*** Opening of Data excerpts ***

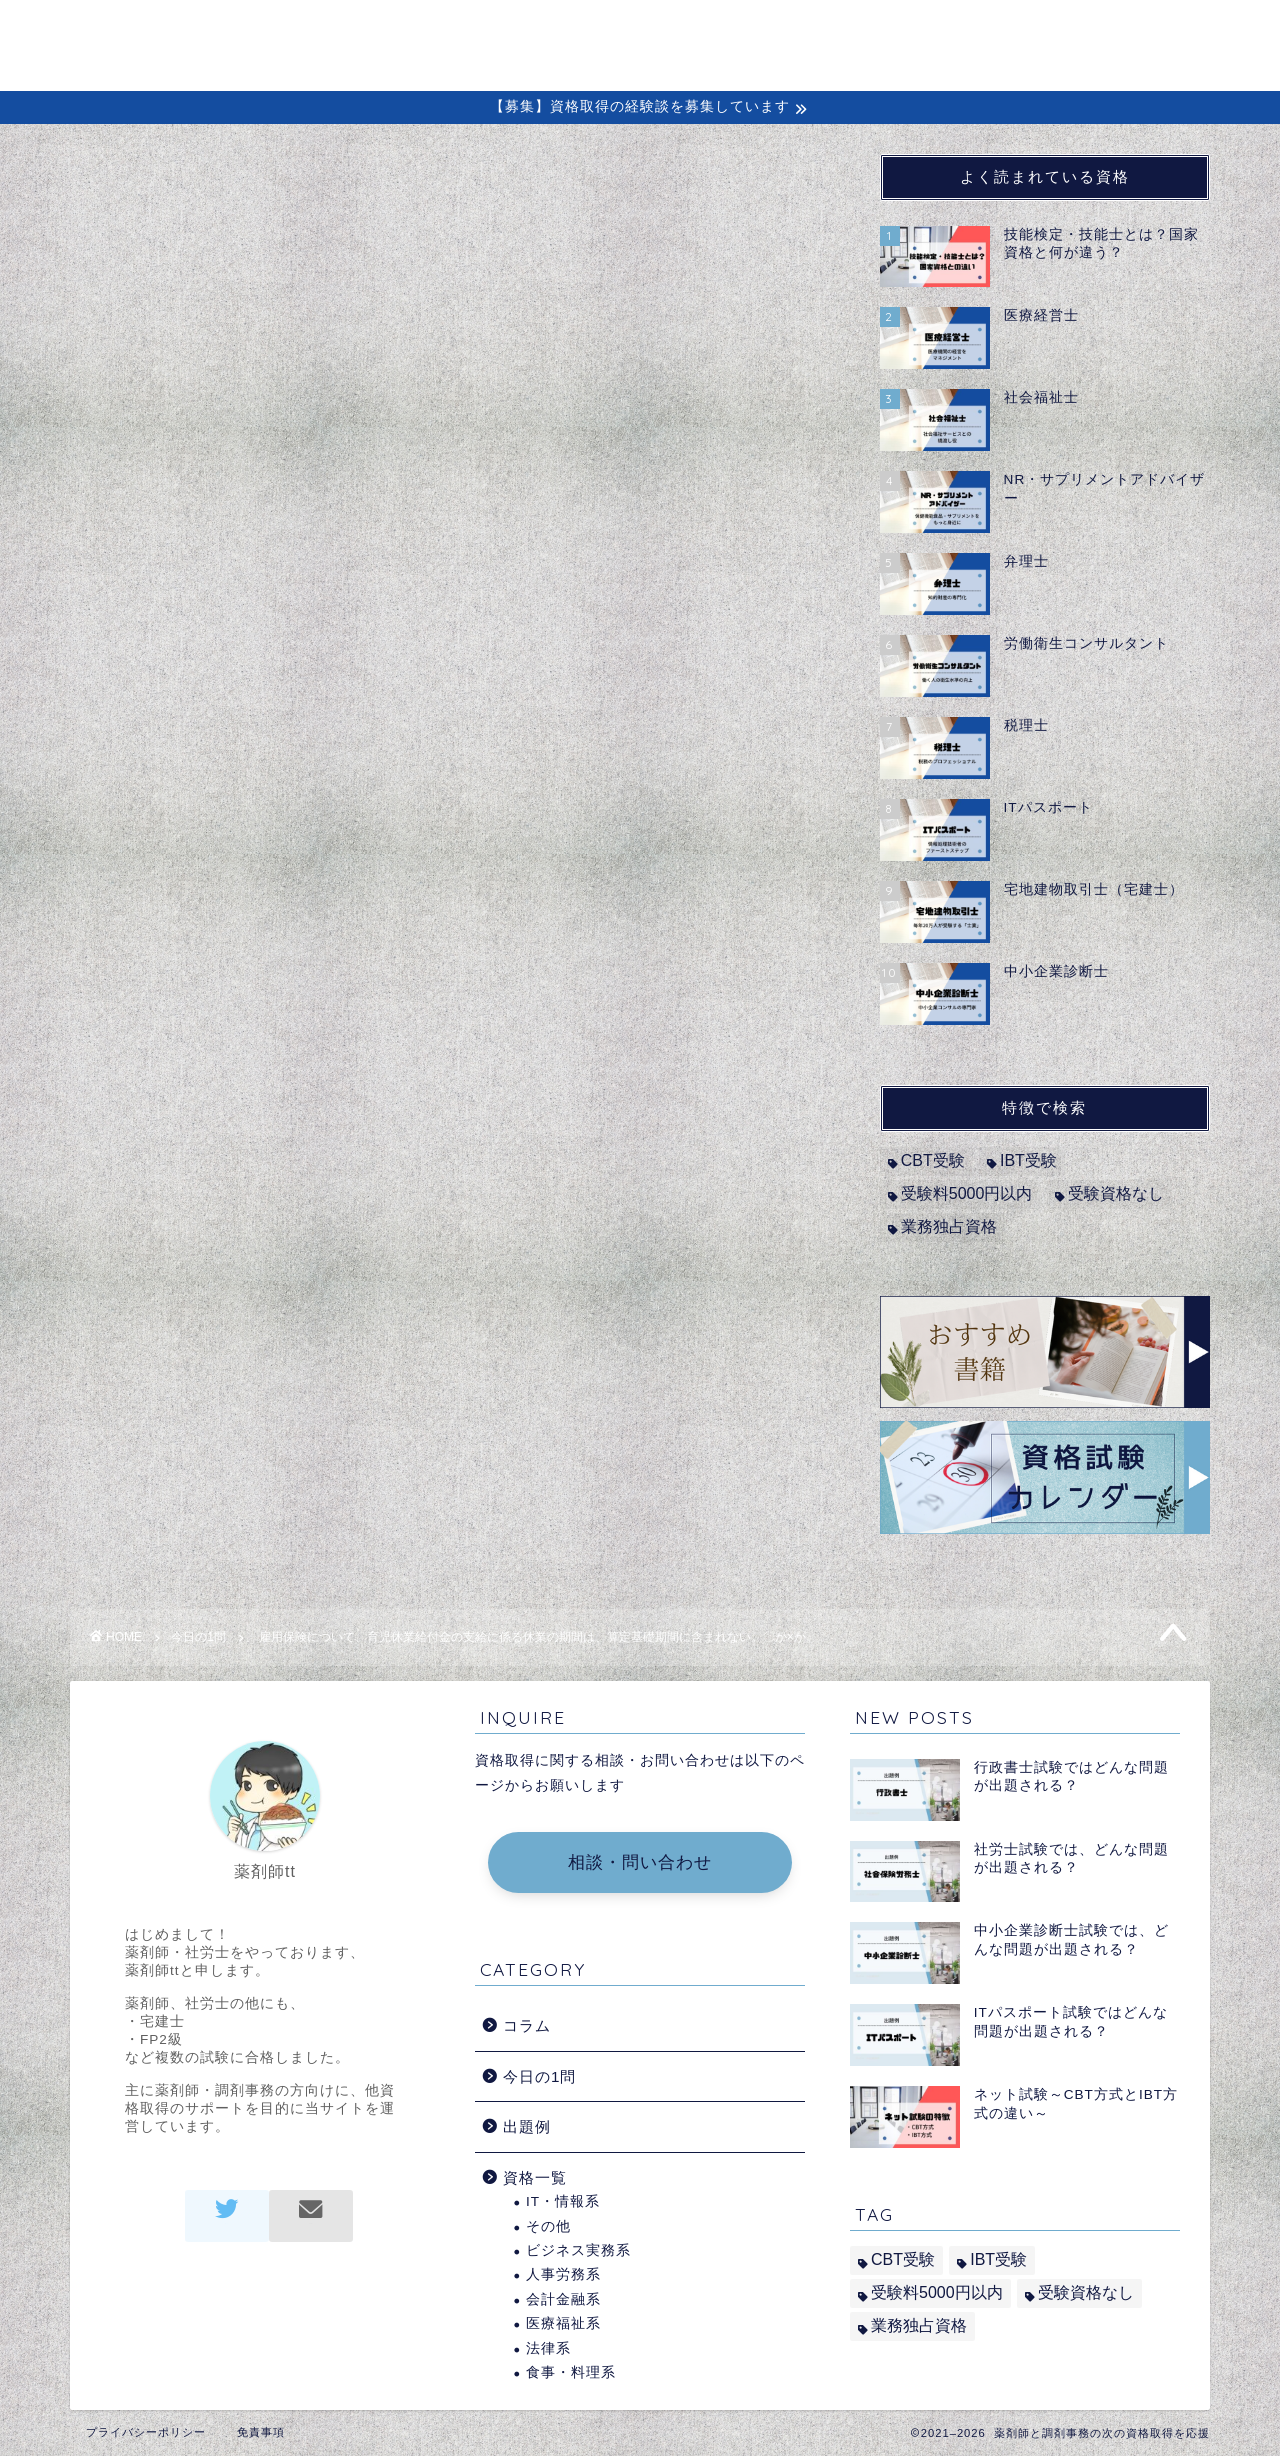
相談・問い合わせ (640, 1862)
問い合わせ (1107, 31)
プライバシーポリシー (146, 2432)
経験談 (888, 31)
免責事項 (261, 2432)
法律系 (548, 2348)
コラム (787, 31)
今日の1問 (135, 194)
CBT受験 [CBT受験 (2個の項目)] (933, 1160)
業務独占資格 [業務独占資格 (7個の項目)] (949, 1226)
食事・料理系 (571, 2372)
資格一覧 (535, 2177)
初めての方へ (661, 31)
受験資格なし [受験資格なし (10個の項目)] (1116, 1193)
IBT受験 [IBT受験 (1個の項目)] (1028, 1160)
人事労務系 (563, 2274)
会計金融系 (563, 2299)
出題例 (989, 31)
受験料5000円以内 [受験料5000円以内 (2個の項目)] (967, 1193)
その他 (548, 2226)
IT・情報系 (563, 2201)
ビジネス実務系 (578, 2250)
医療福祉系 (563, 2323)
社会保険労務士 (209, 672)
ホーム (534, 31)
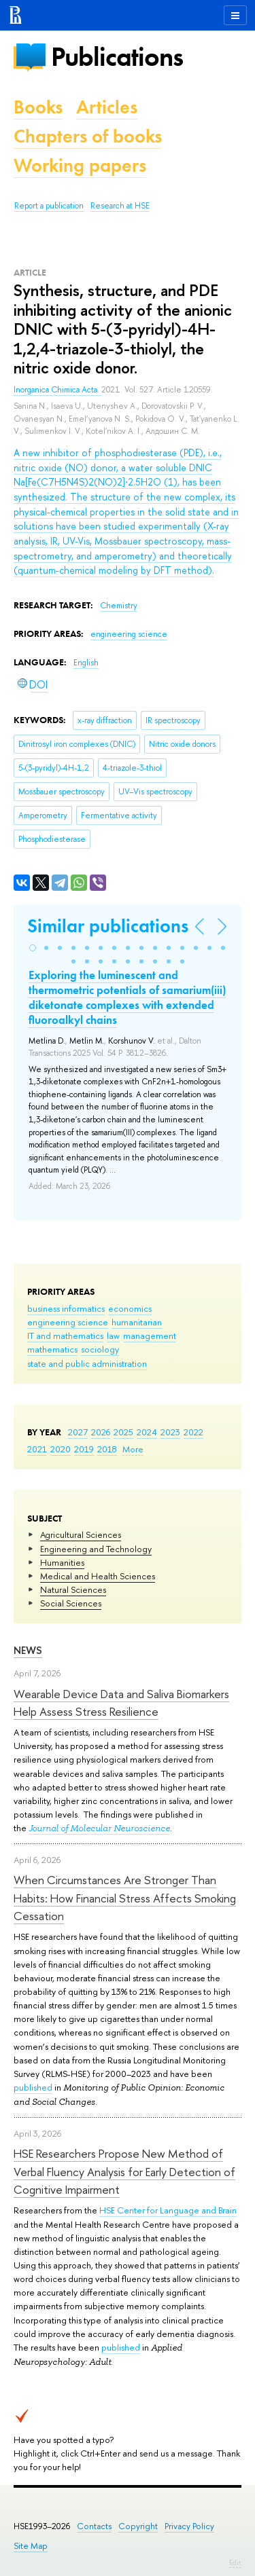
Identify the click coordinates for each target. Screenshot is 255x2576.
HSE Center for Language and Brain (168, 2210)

*** Close of Data excerpts ***

Pictures are not part of the copy; retype all the other material exactly.

相談・問い合わせ (640, 1862)
問い合わせ (1107, 31)
プライバシーポリシー (146, 2432)
経験談 (888, 31)
免責事項 (261, 2432)
法律系 (548, 2348)
コラム (787, 31)
今日の1問 (135, 194)
CBT受験 [CBT受験 (2個の項目)] (933, 1160)
業務独占資格 [業務独占資格 (7個の項目)] (949, 1226)
食事・料理系 (571, 2372)
資格一覧 (535, 2177)
初めての方へ (661, 31)
受験資格なし [受験資格なし (10個の項目)] (1116, 1193)
IBT受験 [IBT受験 (1個の項目)] (1028, 1160)
人事労務系 (563, 2274)
会計金融系 (563, 2299)
出題例 (989, 31)
受験料5000円以内 [受験料5000円以内 (2個の項目)] (967, 1193)
その他 (548, 2226)
IT・情報系 (563, 2201)
ビジネス実務系 (578, 2250)
医療福祉系 (563, 2323)
社会保険労務士 (209, 672)
ホーム (534, 31)
Identify the click coordinates for each target. Screenshot is 255x2576.
HSE Center for Language and Brain (168, 2210)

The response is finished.